3TFO: Giants @ Chiefs: Week 4
Can the Giants overcome their tough start to the season with a win over the surprising Chiefs on the road? Scott Hanson gives you his take on the game here.
3TFO: Giants @ Chiefs: Week 4
Who would have thought before the season started that the Giants would come into this game winless, and the Chiefs would be undefeated? The Giants have allowed more points (115) than any other team in the league, and it’s not even close. In fact, they’ve given up at least 36 points in every game. Plagued with turnovers, lack of a running game, and an inability to move the ball consistently, the Giants need a complete turnaround in order to have a shot against one of the hottest teams in the league.
On the strength of a swarming young defense, the Chiefs have started the season as well as anybody could have hoped, already winning more games than all of last year. The defense has put loads of pressure on opposing quarterbacks (15 sacks), forced nine turnovers, and scored two touchdowns. Throw in the ability of Jamaal Charles to break off chunks of yardage behind a quality offensive line, and you have a team that has not even needed much out of the passing game. However, it’s still very early in the season, and in the NFL a reversal of fortunes can happen very quickly. Let’s look at how some of the key players and matchups might sway the outcome of this game.
A quarterback’s win-loss record may be an overrated stat, but the Giants have not had a losing season since 2004, when Eli Manning was a rookie. He definitely causes a lot of ups and downs for Giants fans, often times looking as good as any quarterback in the league, and other times looking like a rookie. Overall this season, Manning has earned a grade of -0.1, about as average as it gets. While he still has piled up the passing yards, his Accuracy Percentage of 68.8% ranks 25th in the league, and his eight interceptions lead the league. Still, Manning remains capable of putting forth the type of performance that carries his team to victory regardless of opponent. If he can get some chemistry going early with Victor Cruz and Hakeem Nicks, it could open things up for the running game to finally make an impact. In 31 routes last week, Nicks was targeted just once, and that pass fell incomplete.
Battle for the Edges
Pressure off the edges can have an enormous impact on games. If you don’t believe that, go back and watch Justin Houston and his demolition of the Eagles last week. By our count, (we tally sacks slightly different than the NFL) Houston went off for four sacks, one hit, three hurries, two batted passes, a forced fumble, two fumble recoveries, and seven stops. Sheer dominance. While the Giants need to account for him, they can’t forget about Tamba Hali on the other side. Hali has quietly produced some good work as a pass rusher and against the run on his way to a +3.0 grade through three games. Left tackle Will Beatty struggled mightily against DeMarcus Ware and Greg Hardy earlier, while on the other side Justin Pugh had plenty of issues against Charles Johnson a week ago. They won’t have it any easier this week, and the Giants will need to find a way to minimize the impact of the Chiefs’ outside linebackers.

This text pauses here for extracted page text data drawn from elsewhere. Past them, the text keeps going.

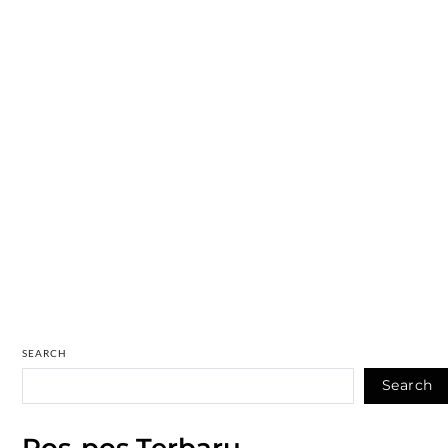
SEARCH
Search
Pos-pos Terbaru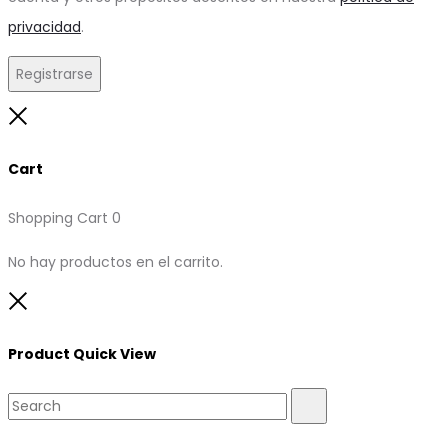
privacidad
.
Registrarse
Close
Cart
Shopping Cart
0
No hay productos en el carrito.
Close
Product Quick View
Search
Search
for: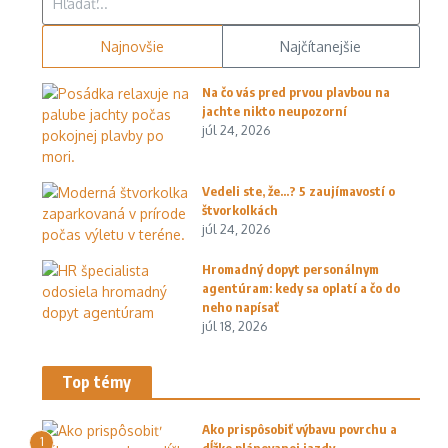
Najnovšie
Najčítanejšie
Na čo vás pred prvou plavbou na
jachte nikto neupozorní
júl 24, 2026
Vedeli ste, že…? 5 zaujímavostí o
štvorkolkách
júl 24, 2026
Hromadný dopyt personálnym
agentúram: kedy sa oplatí a čo do
neho napísať
júl 18, 2026
Top témy
Ako prispôsobiť výbavu povrchu a
1
dĺžke plánovanej jazdy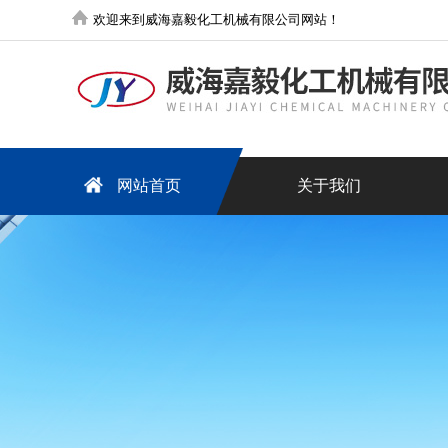
欢迎来到威海嘉毅化工机械有限公司网站！
网站首页
关于我们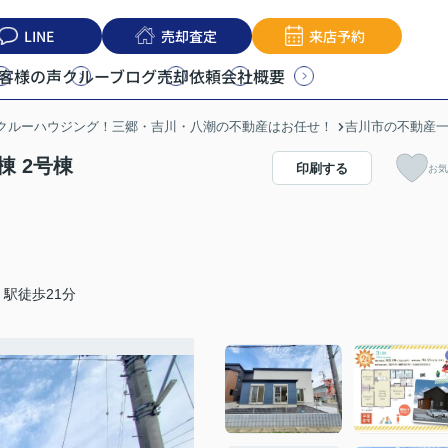
LINE
売却査定
来店予約
客様の声
クルーブログ
売却依頼
会社概要
うクルーハウジング！三郷・吉川・八潮の不動産はお任せ！
吉川市の不動産
棟 2号棟
印刷する
お気
駅徒歩21分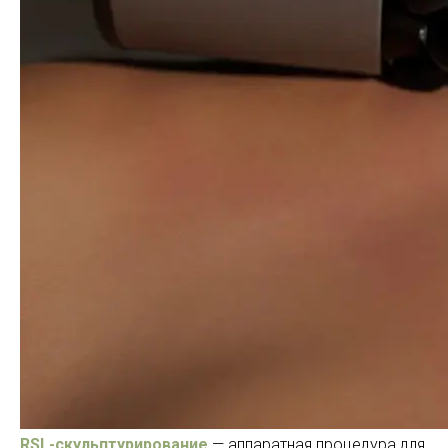
RSL-скульптурирование
— аппаратная процедура для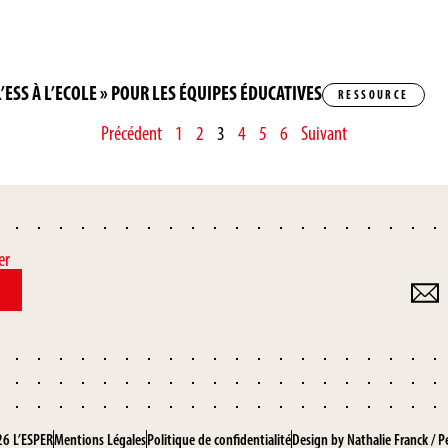
L’ESS À L’ECOLE » POUR LES ÉQUIPES ÉDUCATIVES
RESSOURCE
Précédent
1
2
3
4
5
6
Suivant
er
6 L’ESPER
Mentions Légales
Politique de confidentialité
Design by
Nathalie Franck
/
P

For the Giants, defensive ends Jason Pierre-Paul and Justin Tuck have both performed well against the run, but poorly as pass rushers this season. Both rank in the bottom five among 4-3 defensive ends in Pass Rush Productivity, but also in the Top 10 in Run Stop Percentage. A strong performance in both facets would give a big boost to New York’s defense. The Chiefs must be happy to still have the services of Branden Albert, whose 96.3 Pass Blocking Efficiency has helped maintain a clean pocket for Alex Smith. However, they have to be disappointed with the start of first overall pick Eric Fisher, as he’s performed equally bad in both run blocking (-3.7) and pass protection (-3.5). Will this week be his coming out party, or will New York’s ends step up their pass rush?
How Much of an Impact Will Jamaal Charles Make?
At the moment, Jamaal Charles sits at 4.3 yards per carry for the season, a full yard lower than last season’s average. While still a respectable average, Charles is used to much more. His long run of the season is only 18 yards, and considering all of the holes in the Giants’ defense, one or two of his trademark breakaway runs could very well be the difference in the game this Sunday. The area where the Chiefs have really been utilizing Charles to the fullest is the passing game. Through three games, he has caught 18 of 24 targets for 151 yards and a touchdown, forcing seven missed tackles along the way. Andy Reid simply knows how to get his running backs going as receivers, and Charles is just the most recent. Averaging 23.3 touches per game, everyone on the field knows that Charles will be the focal point of the offense. The entire Giants defense will have to keep close tabs on him at all times, but the big question is can they contain him for all four quarters?